The students are given an indication of the MCQ results within 1 working week of the test. The following lecture session will then recover the aspects where weaker understanding is evident from the MCQ test results. Model answers to the practice problem sheets will be provided at the end of the course.
- Provide an introduction to polymer chemistry and solid state inorganic chemistry;
- Extend knowledge of basic organic and inorganic chemistry (reactions, mechanism, characterisation and basic structures) to include macromolecules and extended inorganic structures;
- Highlight the influence of chemistry on the structures and properties of organic and inorganic materials.
|001||Understand the fundamental concepts related to both inorganic and organic materials||K|
|002||Interpret characterisation and structural data of materials and apply this knowledge to the prediction of relevant properties and applications||C|
|003||Demonstrate understanding of the various fundamental mechanisms of polymer formation||K|
|004||Distinguish between the different synthetic routes used for the formation of inorganic materials and polymers and plan simple syntheses with the most appropriate methodology||KC|
|005||Apply the basic principles of powder X–ray diffraction to calculate unit cell parameters of orthogonal inorganic crystal systems and identify the lattice types of cubic inorganic crystal systems using systematic absence rules||KC|
C - Cognitive/analytical
K - Subject knowledge
T - Transferable skills
P - Professional/Practical skills
Overall student workload
Independent Study Hours: 115
Lecture Hours: 33
Tutorial Hours: 2
Methods of Teaching / Learning
The learning and teaching strategy is designed to develop on the fundamental knowledge delivered at Level-4 and Level-5 (e.g. transition metal chemistry, organic reaction mechanisms, physical properties, industrial chemistry) and applies this knowledge to extended structures. The delivery is mainly lecture-based with practice problems given out at key points for formative assessment. The solid-state chemistry content will be delivered first followed by the polymer chemistry content.

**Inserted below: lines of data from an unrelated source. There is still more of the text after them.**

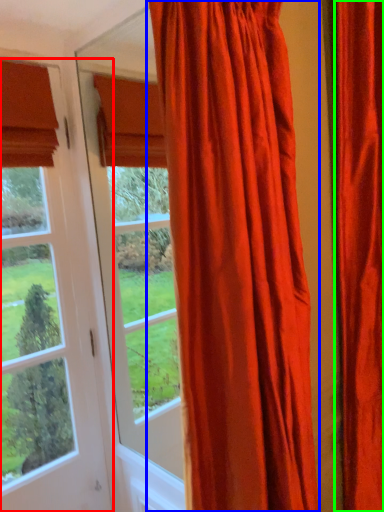 Question: Estimate the real-world distances between objects in this image. Which object is closer to window (highlighted by a red box), curtain (highlighted by a blue box) or curtain (highlighted by a green box)?

Choices:
 (A) curtain
 (B) curtain

Answer: (A) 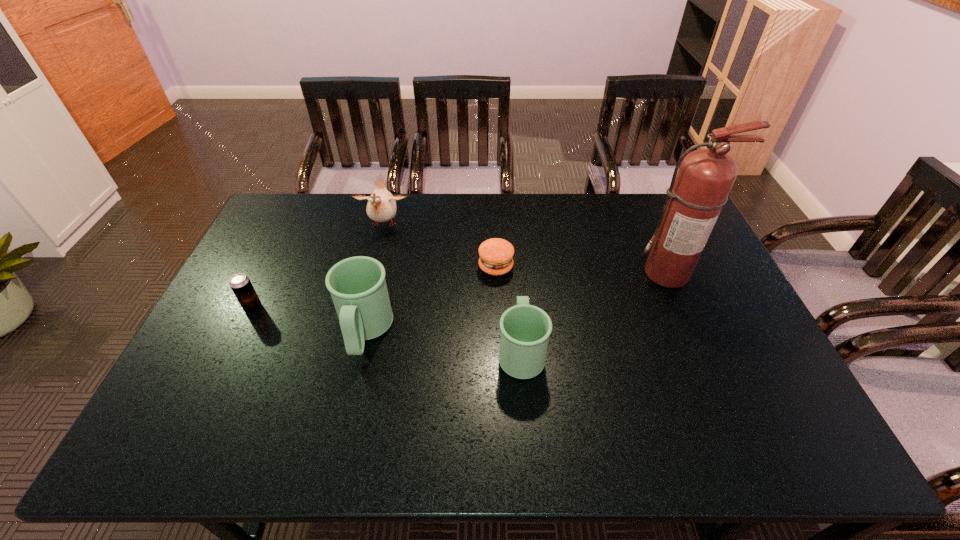 The image size is (960, 540). In order to click on empty space that is in between the rightmost object and the shortest object in this screenshot , I will do `click(582, 270)`.

Image resolution: width=960 pixels, height=540 pixels. I want to click on free space between the right mug and the left mug, so click(x=444, y=341).

This screenshot has width=960, height=540. I want to click on object that is the fourth closest to the leftmost object, so click(525, 329).

I want to click on the fifth closest object relative to the shorter mug, so click(240, 284).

The learning and teaching methods include:
3 h of lectures (average) per week for 11 weeks;
2 h of revision class in revision week covering some practice problems;
Indicated Lecture Hours (which may also include seminars, tutorials, workshops and other contact time) are approximate and may include in-class tests where one or more of these are an assessment on the module. In-class tests are scheduled/organised separately to taught content and will be published on to student personal timetables, where they apply to taken modules, as soon as they are finalised by central administration. This will usually be after the initial publication of the teaching timetable for the relevant semester.

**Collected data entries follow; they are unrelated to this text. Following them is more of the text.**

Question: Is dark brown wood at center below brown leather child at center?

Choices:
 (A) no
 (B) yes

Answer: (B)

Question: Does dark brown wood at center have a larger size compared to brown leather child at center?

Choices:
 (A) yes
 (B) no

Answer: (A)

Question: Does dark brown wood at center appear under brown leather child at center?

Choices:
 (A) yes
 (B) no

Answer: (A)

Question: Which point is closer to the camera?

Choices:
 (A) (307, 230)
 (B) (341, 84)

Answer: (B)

Reading list for MATERIALS CHEMISTRY: FUNDAMENTALS TO APPLICATION : http://aspire.surrey.ac.uk/modules/che2038
Programmes this module appears in
|Chemistry with Forensic Investigation BSc (Hons)||2||Optional||A weighted aggregate mark of 40% is required to pass the module|
|Chemistry BSc (Hons)||2||Optional||A weighted aggregate mark of 40% is required to pass the module|
|Chemistry with Forensic Investigation MChem||2||Optional||A weighted aggregate mark of 40% is required to pass the module|
|Chemistry MChem||2||Optional||A weighted aggregate mark of 40% is required to pass the module|
Please note that the information detailed within this record is accurate at the time of publishing and may be subject to change. This record contains information for the most up to date version of the programme / module for the 2019/0 academic year.